2007-06-07-21 Heron Werner, MD; Pedro Daltro, MD Clínica de Diagnóstico por Imagem (CDPI) – Rio de Janeiro – Brazil
Cystic adenomatoid malformation of the lung is characterized by abnormal proliferation of bronchiolar-like air spaces and a lack of normal alveoli, suggesting interruption of normal cellular development. It is frequently unilateral, limited to one lobe or segment in 95% of cases. Stocker et al (1977) described three types: macrocystic (cysts 2 to 10 cm), lesions with small cysts (< 2cm), and microcystic (cysts < 0,5 cm) with solid appearance.
The differential diagnosis include congenital diaphragmatic hernia, neurenteric cyst and esophageal duplication.
We present ultrasound and MRI images of CCAM in macrocyst form at 27 week’s gestation.

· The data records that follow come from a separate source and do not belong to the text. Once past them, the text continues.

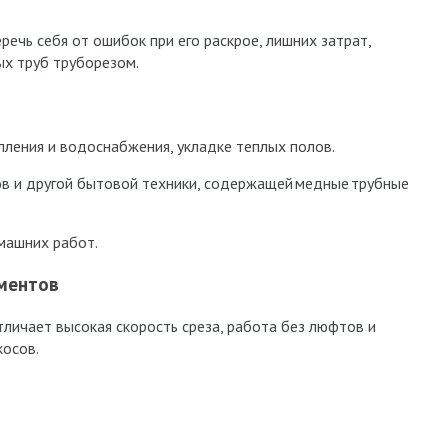
ечь себя от ошибок при его раскрое, лишних затрат,
ых труб труборезом.
ения и водоснабжения, укладке теплых полов.
в и другой бытовой техники, содержащей медные трубные
машних работ.
ментов
тличает высокая скорость среза, работа без люфтов и
косов.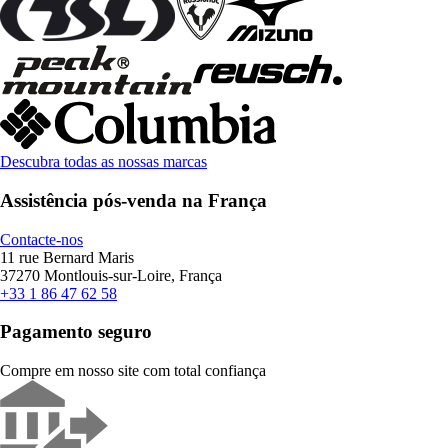
Descubra todas as nossas marcas
Assistência pós-venda na França
Contacte-nos
11 rue Bernard Maris
37270 Montlouis-sur-Loire, França
+33 1 86 47 62 58
Pagamento seguro
Compre em nosso site com total confiança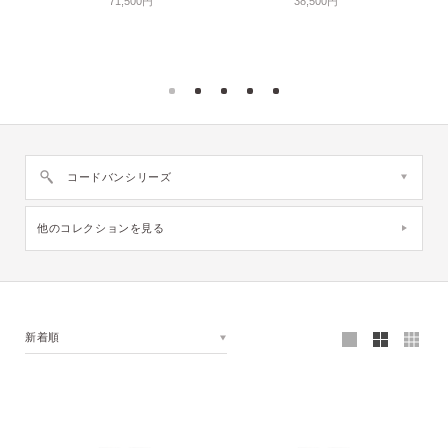
71,500円
38,500円
コードバンシリーズ
他のコレクションを見る
新着順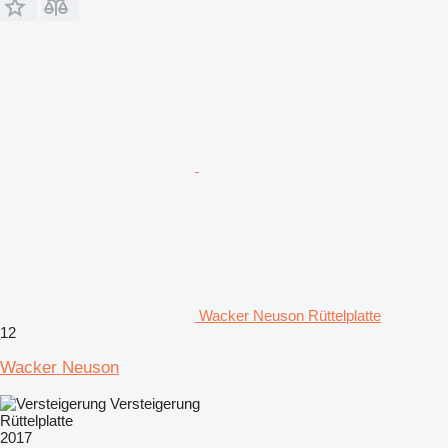
Wacker Neuson Rüttelplatte
12
Wacker Neuson
Versteigerung
Rüttelplatte
2017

|Images 1 and 2: 27th week. Image 1 shows an axial view through the area of cystic adenomatoid malformation of the left fetal lung, type I. Large anechogenic, left-sided lesion (arrow) displaces the heart to the right. Image 2 shows the axial, sagittal and coronal view of the cystic adenomatoid malformation of the left lung.|
|Images 3, 4: 3D views of the cystic adenomatoid lesion of the fetal lung (arrow).|
|Image 5: Power Doppler image; transverse scan through the chest showing cystic adenomatoid malformation of the left fetal lung with dextroposition of the heart.||Image 6: MRI (T2-weighted, axial view) shows the lesion with high signal intensity (red arrow) and the heart displaced to the right (blue arrow).|
|Images 7 and 8: MRI (sagittal view) showing the left-sided cysts representing cystic adenomatoid malformation of the lung, type I (arrows).|
|Image 9: Coronal T2-weighted view shows the high signal intensity cysts (arrow).|
Stocker JT, Madewell JE, Drake RM.: Congenital cystic adenomatoid malformation of the lung: classification and morphologic spectrum. Hum Pathol 8: 155, 1977.